Paul looked at more childhood pictures of Jane and her family, his heart breaking as he saw one when she was aged nine, taken the year the McKinnon family had moved to the house next to his own family and they had met for the first time.

Moving through the photographs taken in their teenage years, Paul could feel his heart especially aching at the milestone photographs. He looked at the photograph of them and their friends enjoying their school dance in 1992, Jane and her female friends' dresses looking so dated a quarter of a century later. There was another of Jane standing proudly next to her parents' car which displayed a P-plate on the front windscreen, having passed her driving test that morning. Another was of Jane and her hockey team mates from high school holding up the championship cup they had won, much in part to the petite Jane's skills and lightning fast pace.

Their high school graduation photograph was another hard to look at, as was their university graduation photo, where Paul and Jane held up their teaching degrees. Paul felt himself getting more and more choked as he looked at the fun photographs taken with family and friends during their young adulthood, such as one in 1997 where he and Jane were celebrating with their friends their favorite football team winning the Grand Final. Paul looked at more happy photos such as New Year's Eve 1999, before he came to one which held his attention most.

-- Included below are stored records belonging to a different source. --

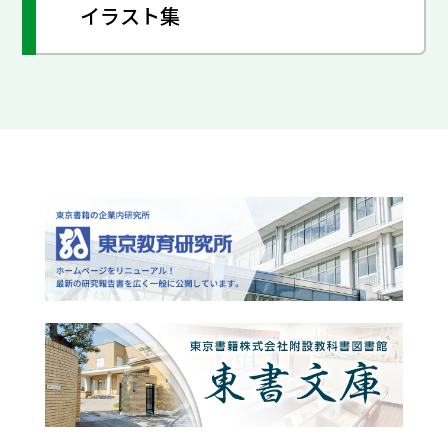
イラスト集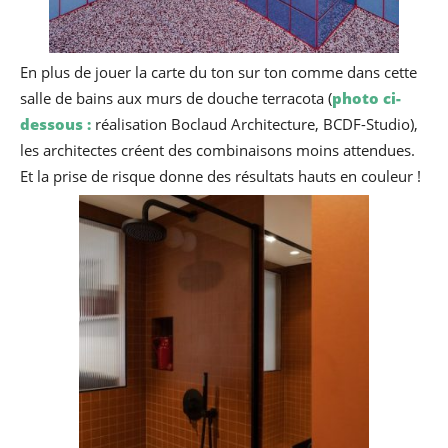
En plus de jouer la carte du ton sur ton comme dans cette
salle de bains aux murs de douche terracota (
photo ci-
dessous :
réalisation Boclaud Architecture, BCDF-Studio),
les architectes créent des combinaisons moins attendues.
Et la prise de risque donne des résultats hauts en couleur !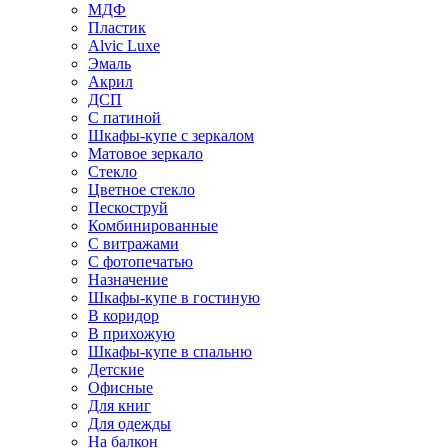
МДФ
Пластик
Alvic Luxe
Эмаль
Акрил
ДСП
С патиной
Шкафы-купе с зеркалом
Матовое зеркало
Стекло
Цветное стекло
Пескоструй
Комбинированные
С витражами
С фотопечатью
Назначение
Шкафы-купе в гостиную
В коридор
В прихожую
Шкафы-купе в спальню
Детские
Офисные
Для книг
Для одежды
На балкон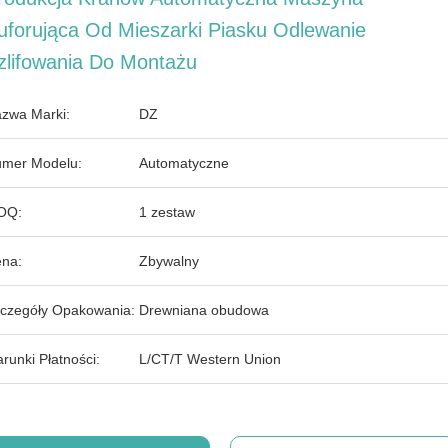
uforująca Od Mieszarki Piasku Odlewanie
zlifowania Do Montażu
zwa Marki:
DZ
mer Modelu:
Automatyczne
OQ:
1 zestaw
na:
Zbywalny
czegóły Opakowania:
Drewniana obudowa
runki Płatności:
L/CT/T Western Union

This photograph was taken on Jane's 25th birthday in 2001, which turned out to be her last not that either of them had any clue that this would be the case. In the photograph, Paul and Jane held up two cute kittens, Jane the black and white tuxedo kitten in the form of Missy, Paul the ginger kitten Judy. As though sensing something, the now elderly Missy wandered into the room, and looked at Paul, before leaping onto his lap. Paul held the cat and looked from her to the photograph and back again, his pet one link to a happy past now gone forever.

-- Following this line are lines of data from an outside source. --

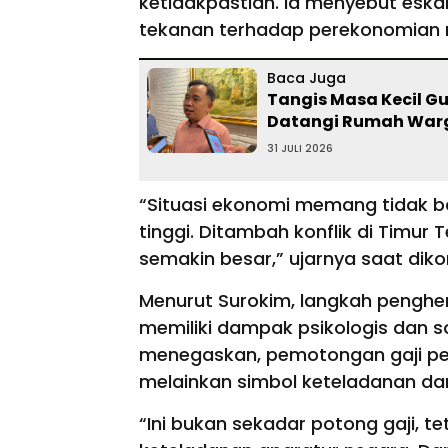
ketidakpastian. Ia menyebut eska
tekanan terhadap perekonomian 
Baca Juga
Tangis Masa Kecil Gu
Datangi Rumah War
31 JULI 2026
“Situasi ekonomi memang tidak ba
tinggi. Ditambah konflik di Timur
semakin besar,” ujarnya saat diko
Menurut Surokim, langkah penghem
memiliki dampak psikologis dan s
menegaskan, pemotongan gaji peja
melainkan simbol keteladanan d
“Ini bukan sekadar potong gaji, te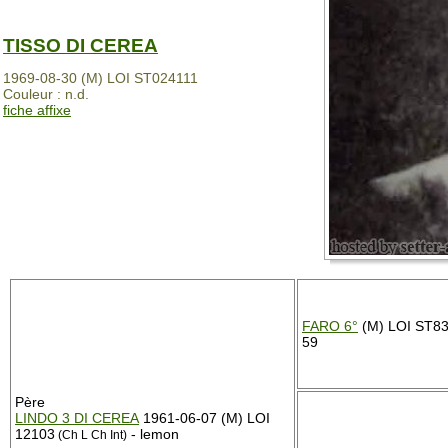
TISSO DI CEREA
1969-08-30 (M) LOI ST024111
Couleur : n.d.
fiche affixe
FARO 6°
(M) LOI ST83
59
Père
LINDO 3 DI CEREA
1961-06-07 (M) LOI
12103
- lemon
(Ch L Ch Int)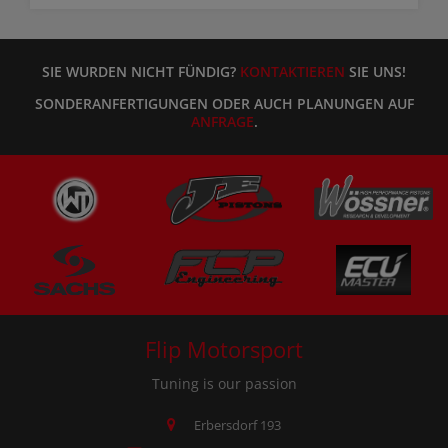
SIE WURDEN NICHT FÜNDIG?
KONTAKTIEREN
SIE UNS!
SONDERANFERTIGUNGEN ODER AUCH PLANUNGEN AUF
ANFRAGE
.
Flip Motorsport
Tuning is our passion
Erbersdorf 193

Pushing the photo album aside but leaving it open at the kitten photograph, Paul reached into the drawer and took out Jane's engagement ring, fiddling aimlessly with it, before removing a plastic folder which contained two items that always brought Paul sorrow in equal measure when he looked at them.

The first was a wedding invitation on lilac colored paper, inviting guests to the wedding of Jane Lisa McKinnon and Paul Michael Johnstone on Saturday 22 September 2001, a date the beautiful bride-to-be would never live to see.

The second item was from the event that guests from the obviously cancelled wedding got to attend instead, in the form of Jane's funeral card. On the front was a picture of Jane, the same one that was hanging on the wall with the words 'In Loving Memory of Jane Lisa McKinnon, 06/06/1976 -- 10/09/2001.' On the back of the card was a poem Jane's sister had found about never forgetting loved ones who are gone.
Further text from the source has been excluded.